§ **Records provided**:
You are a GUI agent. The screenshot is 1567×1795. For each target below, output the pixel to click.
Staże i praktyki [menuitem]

...

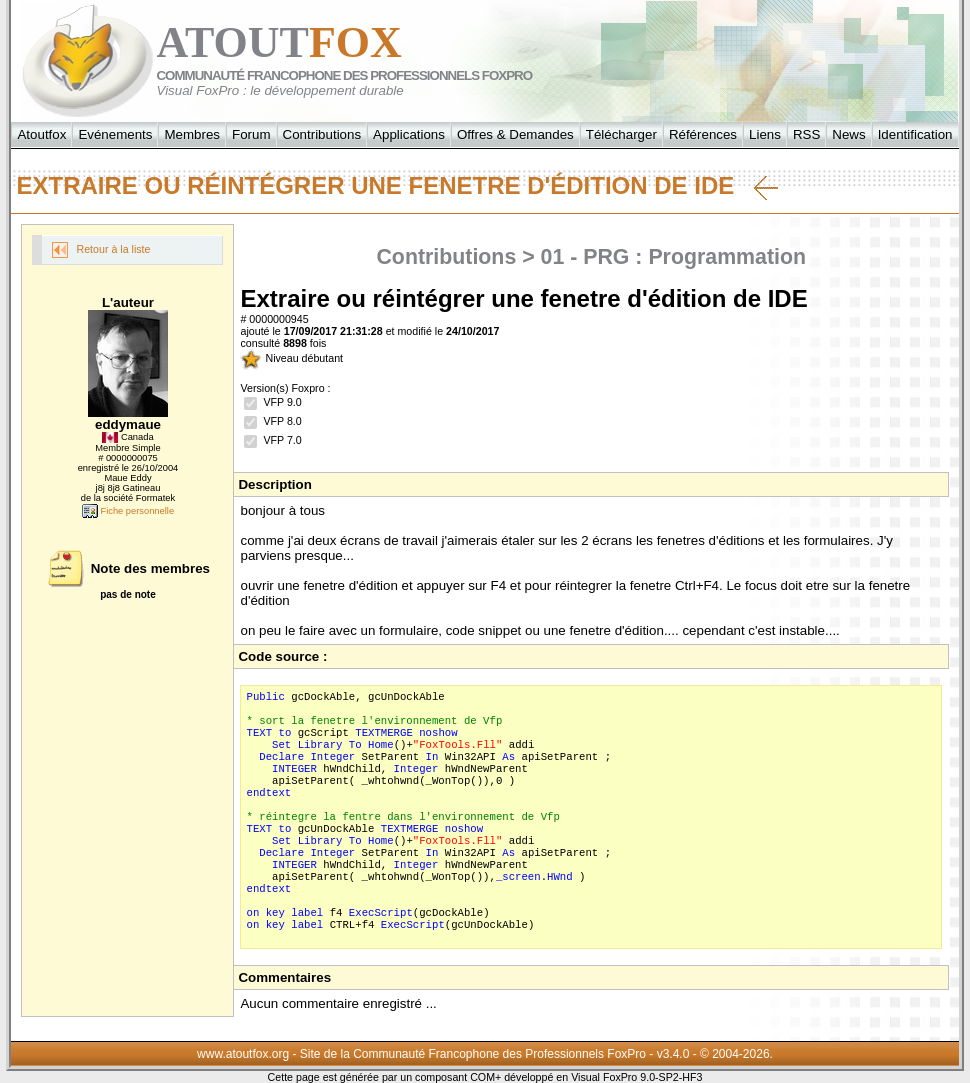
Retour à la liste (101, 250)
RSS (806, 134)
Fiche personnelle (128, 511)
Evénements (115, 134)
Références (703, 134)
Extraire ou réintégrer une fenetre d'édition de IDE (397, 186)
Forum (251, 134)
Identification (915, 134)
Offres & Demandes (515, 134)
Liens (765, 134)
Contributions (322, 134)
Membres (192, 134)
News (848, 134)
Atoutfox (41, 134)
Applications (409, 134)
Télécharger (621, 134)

* * *

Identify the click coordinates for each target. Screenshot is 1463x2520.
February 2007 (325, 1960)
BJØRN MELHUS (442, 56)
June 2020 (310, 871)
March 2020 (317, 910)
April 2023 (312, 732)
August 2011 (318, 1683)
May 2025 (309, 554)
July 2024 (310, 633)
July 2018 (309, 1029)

§ **What the task requires**: Taking the line with "Extraire ou réintégrer" as the first and the line with "Télécharger (621, 134)" as the last, retype that stretch of the data above exactly, with no other lines.

§ **Exercise answer**:
Extraire ou réintégrer une fenetre d'édition de IDE (397, 186)
Forum (251, 134)
Identification (915, 134)
Offres & Demandes (515, 134)
Liens (765, 134)
Contributions (322, 134)
Membres (192, 134)
News (848, 134)
Atoutfox (41, 134)
Applications (409, 134)
Télécharger (621, 134)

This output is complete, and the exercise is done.